Collected data:

****************

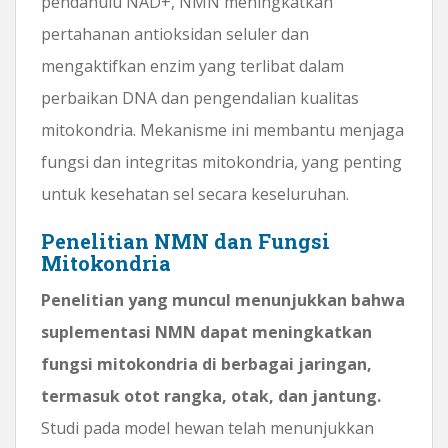
pendahulu NAD+, NMN meningkatkan
pertahanan antioksidan seluler dan
mengaktifkan enzim yang terlibat dalam
perbaikan DNA dan pengendalian kualitas
mitokondria. Mekanisme ini membantu menjaga
fungsi dan integritas mitokondria, yang penting
untuk kesehatan sel secara keseluruhan.
Penelitian NMN dan Fungsi
Mitokondria
Penelitian yang muncul menunjukkan bahwa
suplementasi NMN dapat meningkatkan
fungsi mitokondria di berbagai jaringan,
termasuk otot rangka, otak, dan jantung.
Studi pada model hewan telah menunjukkan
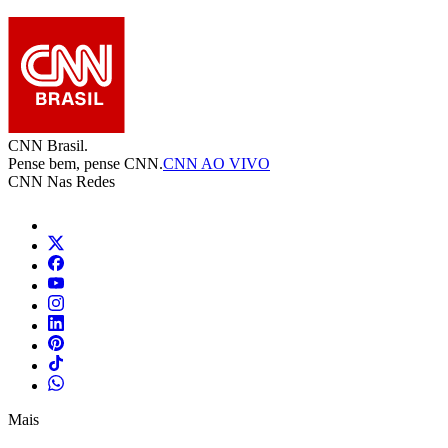
CNN Brasil.
Pense bem, pense CNN.
CNN AO VIVO
CNN Nas Redes
Mais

****************

Print once more, exactly, the lines from the one with "untuk kesehatan sel secara keseluruhan." through the last line of the data, both ends included, without any pictures.

untuk kesehatan sel secara keseluruhan.
Penelitian NMN dan Fungsi
Mitokondria
Penelitian yang muncul menunjukkan bahwa
suplementasi NMN dapat meningkatkan
fungsi mitokondria di berbagai jaringan,
termasuk otot rangka, otak, dan jantung.
Studi pada model hewan telah menunjukkan
CNN Brasil.
Pense bem, pense CNN.
CNN AO VIVO
CNN Nas Redes
Mais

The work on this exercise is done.